Without the images, write out the whole listing exactly.

⁂

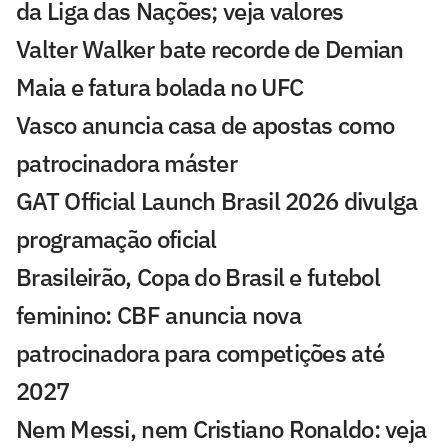
da Liga das Nações; veja valores
Valter Walker bate recorde de Demian
Maia e fatura bolada no UFC
Vasco anuncia casa de apostas como
patrocinadora máster
GAT Official Launch Brasil 2026 divulga
programação oficial
Brasileirão, Copa do Brasil e futebol
feminino: CBF anuncia nova
patrocinadora para competições até
2027
Nem Messi, nem Cristiano Ronaldo: veja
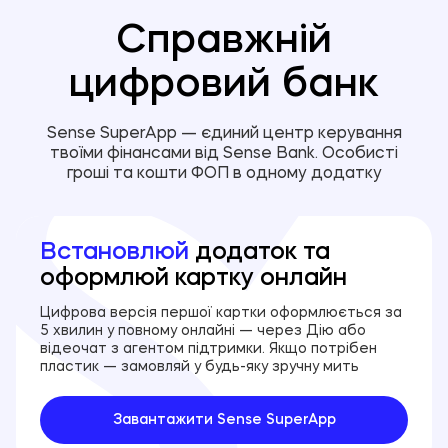
Справжній
цифровий банк
Sense SuperApp — єдиний центр керування
твоїми фінансами від Sense Bank. Особисті
гроші та кошти ФОП в одному додатку
Встановлюй
додаток та
оформлюй картку онлайн
Цифрова версія першої картки оформлюється за
5 хвилин у повному онлайні — через Дію або
відеочат з агентом підтримки. Якщо потрібен
пластик — замовляй у будь-яку зручну мить
Завантажити Sense SuperApp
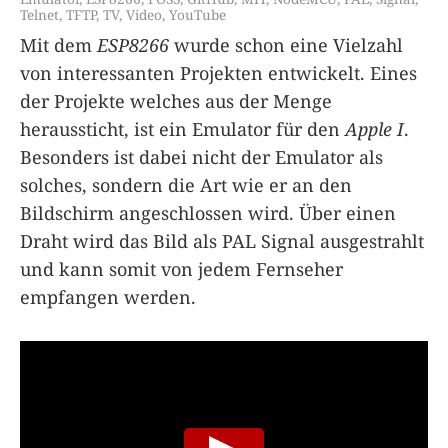
Telnet
,
TFTP
,
TV
,
Video
,
YouTube
Mit dem
ESP8266
wurde schon eine Vielzahl
von interessanten Projekten entwickelt. Eines
der Projekte welches aus der Menge
heraussticht, ist ein Emulator für den
Apple I
.
Besonders ist dabei nicht der Emulator als
solches, sondern die Art wie er an den
Bildschirm angeschlossen wird. Über einen
Draht wird das Bild als PAL Signal ausgestrahlt
und kann somit von jedem Fernseher
empfangen werden.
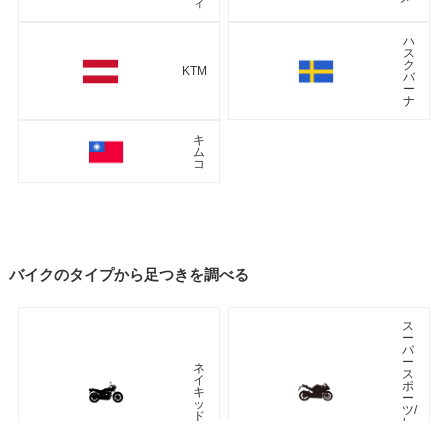
ィ
ハ
ス
ク
KTM
バ
ー
ナ
キ
ム
コ
バイクのタイプから足つきを調べる
ス
ー
パ
ー
ネ
ス
イ
ポ
キ
ー
ッ
ツ/
ド
レ
プ
リ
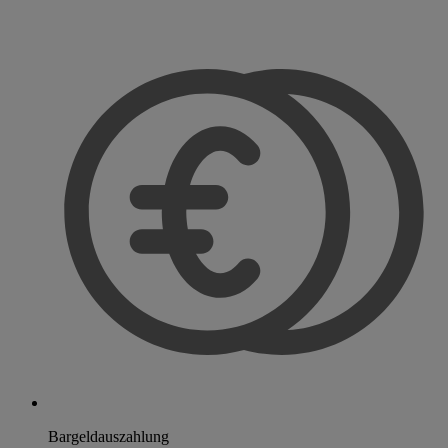
Bargeldauszahlung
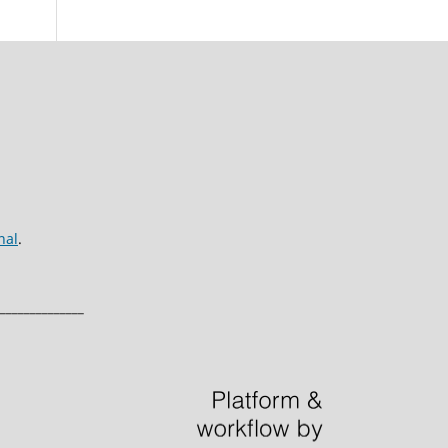
nal
.
______________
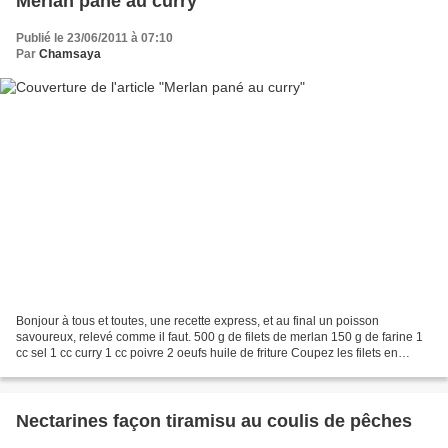
Merlan pané au curry
Publié le 23/06/2011 à 07:10
Par
Chamsaya
Bonjour à tous et toutes, une recette express, et au final un poisson
savoureux, relevé comme il faut. 500 g de filets de merlan 150 g de farine 1
cc sel 1 cc curry 1 cc poivre 2 oeufs huile de friture Coupez les filets en
batonnets de deux cm de large....
Nectarines façon tiramisu au coulis de pêches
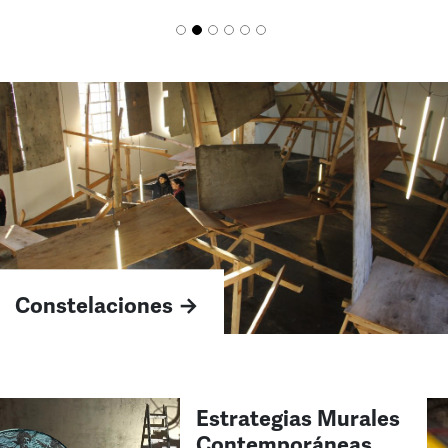
Constelaciones →
Estrategias Murales
Contemporáneas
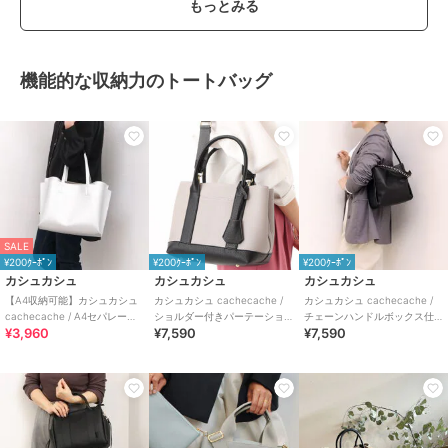
もっとみる
機能的な収納力のトートバッグ
SALE
¥200ｸｰﾎﾟﾝ
¥200ｸｰﾎﾟﾝ
¥200ｸｰﾎﾟﾝ
カシュカシュ
カシュカシュ
カシュカシュ
【A4収納可能】カシュカシュ
カシュカシュ cachecache /
カシュカシュ cachecache /
cachecache / A4セパレート
ショルダー付きパーテーショ
チェーンハンドルボックス仕
¥3,960
¥7,590
¥7,590
パーテーショントート
ン合成皮革トート
切りバッグ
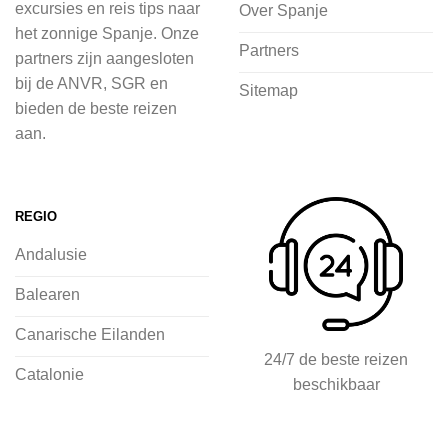
excursies en reis tips naar
Over Spanje
het zonnige Spanje. Onze
Bij 2Spanje.nl begint de voorpret al
Partners
partners zijn aangesloten
voordat je het vliegtuig instapt, door
bij de ANVR, SGR en
Sitemap
inspiratie op te doen over dit zonnige
bieden de beste reizen
land op 2Spanje.nl
aan.
Je kunt eenvoudig en veilig jouw
vliegvakantie zoeken en boeken bij
REGIO
2Spanje.nl, met een team dat altijd
Andalusie
klaarstaat om eventuele vragen te
beantwoorden en ervoor te zorgen dat
Balearen
jij met een gerust hart op vakantie kunt
Canarische Eilanden
gaan.
24/7 de beste reizen
Catalonie
beschikbaar
Specialist in vliegvakanties naar
Spanje
Breed scala aan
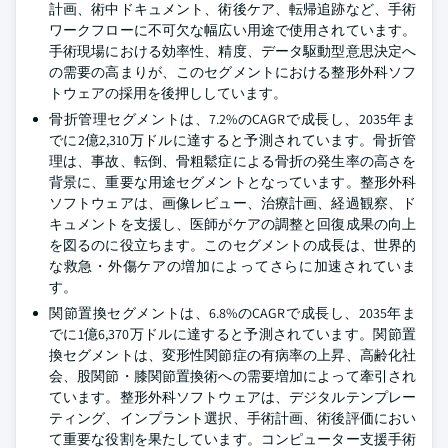
計画、術中ドキュメント、術後ケア、転帰追跡など、手術
ワークフローに不可欠な幅広い用途で使用されています。
手術現場における効率性、精度、データ駆動型意思決定へ
の需要の高まりが、このセグメントにおける整形外科ソフ
トウェアの採用を後押ししています。
骨折管理セグメントは、7.2%のCAGRで成長し、2035年ま
でに2億2,310万ドルに達すると予測されています。骨折管
理は、事故、転倒、骨粗鬆症による骨折の発生率の高さを
背景に、重要な用途セグメントとなっています。整形外科
ソフトウェアは、画像レビュー、治療計画、経過観察、ド
キュメントを支援し、医師がケアの調整と回復成果の向上
を図るのに役立ちます。このセグメントの成長は、世界的
な救急・外傷ケアの増加によってさらに加速されていま
す。
関節置換セグメントは、6.8%のCAGRで成長し、2035年ま
でに1億6,370万ドルに達すると予測されています。関節置
換セグメントは、変形性関節症の有病率の上昇、高齢化社
会、股関節・膝関節置換術への需要増加によって牽引され
ています。整形外科ソフトウェアは、デジタルテンプレー
ティング、インプラント選択、手術計画、術後評価におい
て重要な役割を果たしています。コンピューター支援手術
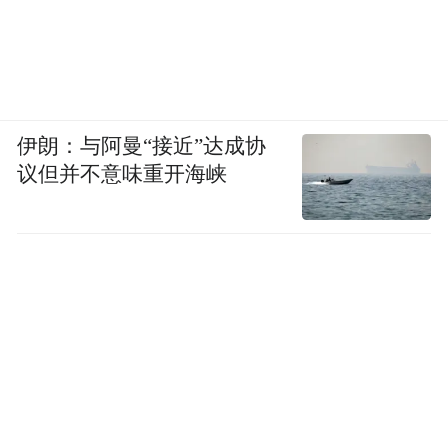
跟他解释，公考考验你的随机应变能力，人
越来越多，题目也会不断地改进和创新，出
卷人都是反套路的。
他私底下让我讲快点。我说，“不行，我们八
伊朗：与阿曼“接近”达成协
议但并不意味重开海峡
十多个人的班，不可能大家进度都一样，您
属于基础比较好的，但其他人水平参差不
齐，我不可能就着你来，但是呢，你可以去
做其他的题目，背一背素材”。这样的建议他
最后也接受了。
我上了这么久的班，一次投诉都没有。我工
作以来的评级，每次都是最好的那个。这种
评级每半年一次，分笔试和讲课，虽然难度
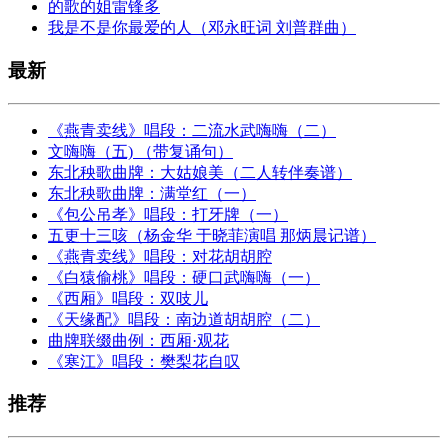
的歌的姐雷锋多
我是不是你最爱的人（邓永旺词 刘普群曲）
最新
《燕青卖线》唱段：二流水武嗨嗨（二）
文嗨嗨（五) （带复诵句）
东北秧歌曲牌：大姑娘美（二人转伴奏谱）
东北秧歌曲牌：满堂红（一）
《包公吊孝》唱段：打牙牌（一）
五更十三咳（杨金华 于晓菲演唱 那炳晨记谱）
《燕青卖线》唱段：对花胡胡腔
《白猿偷桃》唱段：硬口武嗨嗨（一）
《西厢》唱段：双吱儿
《天缘配》唱段：南边道胡胡腔（二）
曲牌联缀曲例：西厢·观花
《寒江》唱段：樊梨花自叹
推荐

⁂

**RESULT OF THE EXERCISE**.
da Liga das Nações; veja valores
Valter Walker bate recorde de Demian
Maia e fatura bolada no UFC
Vasco anuncia casa de apostas como
patrocinadora máster
GAT Official Launch Brasil 2026 divulga
programação oficial
Brasileirão, Copa do Brasil e futebol
feminino: CBF anuncia nova
patrocinadora para competições até
2027
Nem Messi, nem Cristiano Ronaldo: veja
Справжній
цифровий банк
Sense SuperApp — єдиний центр керування
твоїми фінансами від Sense Bank. Особисті
гроші та кошти ФОП в одному додатку
Встановлюй
додаток та
оформлюй картку онлайн
Цифрова версія першої картки оформлюється за
5 хвилин у повному онлайні — через Дію або
відеочат з агентом підтримки. Якщо потрібен
пластик — замовляй у будь-яку зручну мить
Завантажити Sense SuperApp
Telnet
,
TFTP
,
TV
,
Video
,
YouTube
Mit dem
ESP8266
wurde schon eine Vielzahl
von interessanten Projekten entwickelt. Eines
der Projekte welches aus der Menge
heraussticht, ist ein Emulator für den
Apple I
.
Besonders ist dabei nicht der Emulator als
solches, sondern die Art wie er an den
Bildschirm angeschlossen wird. Über einen
Draht wird das Bild als PAL Signal ausgestrahlt
und kann somit von jedem Fernseher
empfangen werden.
ィ
ハ
ス
ク
KTM
バ
ー
ナ
キ
ム
コ
バイクのタイプから足つきを調べる
ス
ー
パ
ー
ネ
ス
イ
ポ
キ
ー
ッ
ツ/
ド
レ
プ
リ
Bargeldauszahlung
nal
.
______________
Merlan pané au curry
Publié le 23/06/2011 à 07:10
Par
Chamsaya
Bonjour à tous et toutes, une recette express, et au final un poisson
savoureux, relevé comme il faut. 500 g de filets de merlan 150 g de farine 1
cc sel 1 cc curry 1 cc poivre 2 oeufs huile de friture Coupez les filets en
batonnets de deux cm de large....
Nectarines façon tiramisu au coulis de pêches
Constelaciones →
Estrategias Murales
Contemporáneas
もっとみる
機能的な収納力のトートバッグ
SALE
¥200ｸｰﾎﾟﾝ
¥200ｸｰﾎﾟﾝ
¥200ｸｰﾎﾟﾝ
カシュカシュ
カシュカシュ
カシュカシュ
【A4収納可能】カシュカシュ
カシュカシュ cachecache /
カシュカシュ cachecache /
cachecache / A4セパレート
ショルダー付きパーテーショ
チェーンハンドルボックス仕
¥3,960
¥7,590
¥7,590
パーテーショントート
ン合成皮革トート
切りバッグ
excursies en reis tips naar
Over Spanje
het zonnige Spanje. Onze
Bij 2Spanje.nl begint de voorpret al
Partners
partners zijn aangesloten
voordat je het vliegtuig instapt, door
bij de ANVR, SGR en
Sitemap
inspiratie op te doen over dit zonnige
bieden de beste reizen
land op 2Spanje.nl
aan.
Je kunt eenvoudig en veilig jouw
vliegvakantie zoeken en boeken bij
REGIO
2Spanje.nl, met een team dat altijd
Andalusie
klaarstaat om eventuele vragen te
beantwoorden en ervoor te zorgen dat
Balearen
jij met een gerust hart op vakantie kunt
Canarische Eilanden
gaan.
24/7 de beste reizen
Catalonie
beschikbaar
Specialist in vliegvakanties naar
Spanje
Breed scala aan
計画、術中ドキュメント、術後ケア、転帰追跡など、手術
ワークフローに不可欠な幅広い用途で使用されています。
手術現場における効率性、精度、データ駆動型意思決定へ
の需要の高まりが、このセグメントにおける整形外科ソフ
トウェアの採用を後押ししています。
骨折管理セグメントは、7.2%のCAGRで成長し、2035年ま
でに2億2,310万ドルに達すると予測されています。骨折管
理は、事故、転倒、骨粗鬆症による骨折の発生率の高さを
背景に、重要な用途セグメントとなっています。整形外科
ソフトウェアは、画像レビュー、治療計画、経過観察、ド
キュメントを支援し、医師がケアの調整と回復成果の向上
を図るのに役立ちます。このセグメントの成長は、世界的
な救急・外傷ケアの増加によってさらに加速されていま
す。
関節置換セグメントは、6.8%のCAGRで成長し、2035年ま
でに1億6,370万ドルに達すると予測されています。関節置
換セグメントは、変形性関節症の有病率の上昇、高齢化社
会、股関節・膝関節置換術への需要増加によって牽引され
ています。整形外科ソフトウェアは、デジタルテンプレー
ティング、インプラント選択、手術計画、術後評価におい
て重要な役割を果たしています。コンピューター支援手術
跟他解释，公考考验你的随机应变能力，人
越来越多，题目也会不断地改进和创新，出
卷人都是反套路的。
他私底下让我讲快点。我说，“不行，我们八
伊朗：与阿曼“接近”达成协
议但并不意味重开海峡
十多个人的班，不可能大家进度都一样，您
属于基础比较好的，但其他人水平参差不
齐，我不可能就着你来，但是呢，你可以去
做其他的题目，背一背素材”。这样的建议他
最后也接受了。
我上了这么久的班，一次投诉都没有。我工
作以来的评级，每次都是最好的那个。这种
评级每半年一次，分笔试和讲课，虽然难度
的歌的姐雷锋多
我是不是你最爱的人（邓永旺词 刘普群曲）
最新
《燕青卖线》唱段：二流水武嗨嗨（二）
文嗨嗨（五) （带复诵句）
东北秧歌曲牌：大姑娘美（二人转伴奏谱）
东北秧歌曲牌：满堂红（一）
《包公吊孝》唱段：打牙牌（一）
五更十三咳（杨金华 于晓菲演唱 那炳晨记谱）
《燕青卖线》唱段：对花胡胡腔
《白猿偷桃》唱段：硬口武嗨嗨（一）
《西厢》唱段：双吱儿
《天缘配》唱段：南边道胡胡腔（二）
曲牌联缀曲例：西厢·观花
《寒江》唱段：樊梨花自叹
推荐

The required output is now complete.